En pratique, la pression de l'entreprise peut être forte en faveur d'une totale remise à plat des IRP, comme chez Axa. "La direction avait une de ces bananes après les ordonnances ! On a eu droit à l'exposé d'un avocat patronal nous vantant la liberté permise par les ordonnances, puis à un mois et demi de concertation avec la même idée de souplesse et d'agilité. Et quand on a entamé la négociation, la direction d'Axa, une entreprise qui compte quand même 12 000 salariés et qui avait jusqu'à présent 1 CCE, 9 CE et 25 CHSCT nous a proposé un seul CSE sur tout le territoire. On a calculé : ça faisait 90% de moyens en moins. Mais la direction entendait nous flatter en nous disant que les élus CSE seraient, en quelque sorte, les rois du pétrole car nous serions au contact régulier de la haute direction", raconte non sans malice Bernard Bosc, responsable syndical CFDT d'Axa (voir aussi son interview vidéo ci-dessus).

Une intersyndicale s'est constituée pour engager un rapport de forces avec l'employeur. Les syndicats ont alerté la presse spécialisée dans le monde de la banque et de l'assurance, et la CFDT a même fait intervenir publiquement Laurent Berger, son secrétaire général, pour faire pencher la balance sur le thème : "Même une entreprise réputée socialement comme Axa ne veut pas négocier réellement..." Une attaque sur l'image qui a porté ses fruits. "Ils ont eu peur quand ils ont quand même besoin de nous pour signer des accords", résume Bernard Bosc.
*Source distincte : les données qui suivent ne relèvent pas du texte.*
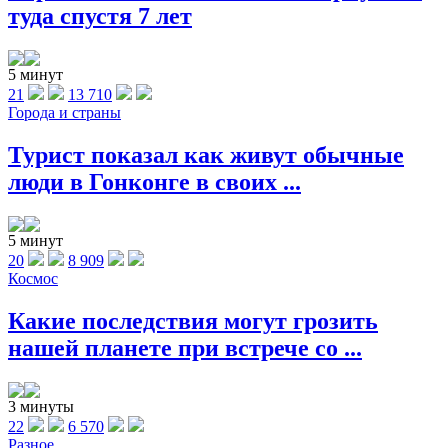
туда спустя 7 лет
5 минут
21
13 710
Города и страны
Турист показал как живут обычные
люди в Гонконге в своих ...
5 минут
20
8 909
Космос
Какие последствия могут грозить
нашей планете при встрече со ...
3 минуты
22
6 570
Разное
La négociation a permis de faire descendre la baisse des moyens avant/après à 50%, au lieu de 90%, avec 4 CSE, 1 CSE central et 120 représentants de proximité répartis dans 12 bassins (*). L'accord a acté certaines avancées : "Par exemple, nous avons spécifié que les réunions des RP dans chaque bassin suivraient un ordre du jour établi après un échange avec un RP désigné comme représentant de l'instance territoriale, afin que l'employeur n'ait pas seul la main sur les sujets à aborder".
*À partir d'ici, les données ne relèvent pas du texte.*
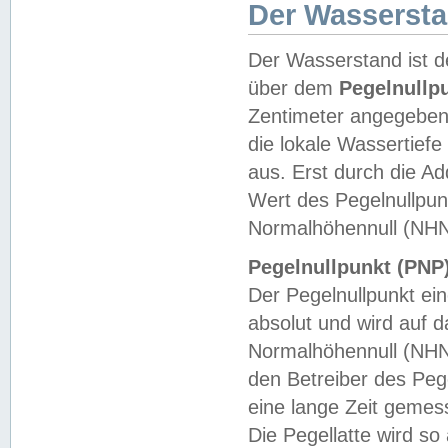
Der Wasserst
Der Wasserstand ist d
über dem
Pegelnullp
Zentimeter angegeben
die lokale Wassertie
aus. Erst durch die A
Wert des Pegelnullpun
Normalhöhennull (NHN
Pegelnullpunkt (PNP)
Der Pegelnullpunkt ei
absolut und wird auf
Normalhöhennull (NHN
den Betreiber des Pege
eine lange Zeit geme
Die Pegellatte wird s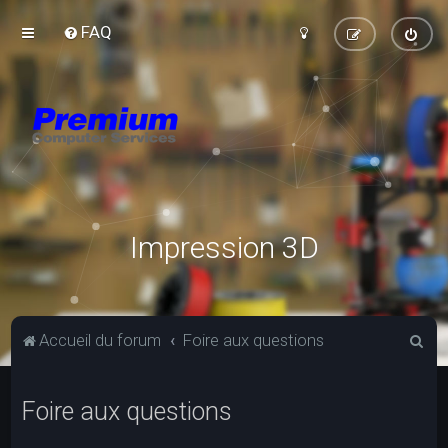
FAQ
Impression 3D
R
Accueil du forum
Foire aux questions
e
c
Foire aux questions
h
Mais les syndicats n'ont pu revenir sur certains points. Ainsi, sous les 100 salariés, les RP devront examiner avec la direction locale "les aspects liés à la santé, la sécurité et les conditions de travail des projets d'évolution, d'implantation et/ou de logistique des sites du périmètre territorial de l'instance", selon le texte de l'accord (**). "Dans ces sites, pour ce type de projet, nous ne pourrons plus être consultés ni lancer d'expertise. Ce n'est pas un point satisfaisant. Mais la direction voulait remonter ça jusqu'à 300 salariés. Nous avons refusé", explique le délégué CFDT qui explique qu'une entreprise de la taille d'Axa gère tous les jours déménagements et réorganisations du travail. Et ce dernier de mettre en garde les élus sur un point peu abordé : "Comment gérer les activités sociales et culturelles avec 50% de moyens humains en moins ? Nous serons vigilants pour garder notre autonomie de gestion, mais on voit bien que cela intéressait l'entreprise de récupérer ça..."
(*) Lire ici L'accord d'Axa traitant du CSE (14/6/2018)
(**) Sauf lorsqu'un projet important d'aménagement des espaces de travail est soumis à la consultation d'un CSE d'établissement : dans ce cas, les RP sont réunis pour instruire le projet et formuler des recommandations, à partir desquelles le CSE rendra son avis. Mais "les autres projets concernant les espaces de travail font l'objet d'une instruction des RP territorialement compétents et d'une simple information du CSE ou du CSE central".